Until now in 2020, a limit on the use of biofuels made from molasses has been established, given the concerns on the displacement of molasses from food and feed to biofuels.
During the Recast of the Renewable Energy Directive (2016 – 2018), the European Commission proposed to promote the use of molasses in biofuels. According to that proposal, molasses would have had the same status as waste materials such as used cooking oil and its use for biofuels would have been favoured through a specific blending target. This was avoided only thanks to the essential support of the co-legislators, the European Parliament and the Council of the European Union.
Where do we stand now? Unfortunately, and despite the democratic position of the co-legislators not to include molasses back in 2018, it remains a key raw material of interest for the biofuel sector, and is still wrongly subject to being defined as a waste or a residue.

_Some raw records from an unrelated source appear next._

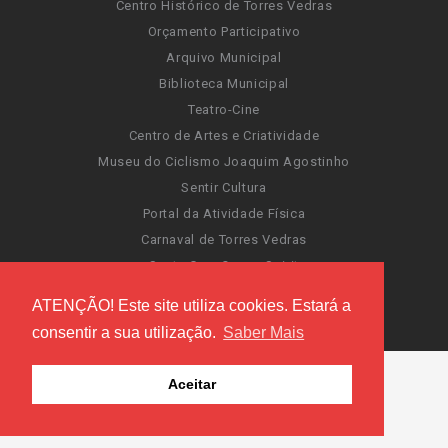
Centro Histórico de Torres Vedras
Orçamento Participativo
Arquivo Municipal
Biblioteca Municipal
Teatro-Cine
Centro de Artes e Criatividade
Museu do Ciclismo Joaquim Agostinho
Sentir Cultura
Portal da Atividade Física
Carnaval de Torres Vedras
Santa Cruz Ocean Spirit
Novas Invasões
ATENÇÃO! Este site utiliza cookies. Estará a
Festas de Torres Vedras
consentir a sua utilização.
Saber Mais
Aceitar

In April 2019, the legally required review of the Annex IX in the Renewable Energy Directive adopted in 2018 was launched. Once again, pressure to promote the use of molasses in biofuels must be counter-balanced with facts:
- According to the OECD/FAO, the EU already has a structural deficit of molasses for all uses, and needs to import more than 1.6 million tonnes of molasses each year.
- Thus, there won’t be enough molasses to cover additional demand for biofuels that would be triggered by the mandatory blending target.
- For industry sectors such as yeast, there is to date no alternative to molasses. The current pressure coming from the European Commission, biofuels manufacturers and their partners, threatens a broad value chain of industries.
Considering the above, the inclusion of molasses to mandatory blending target in the Renewable Energy Directive is simply not acceptable for the Molasses Alliance.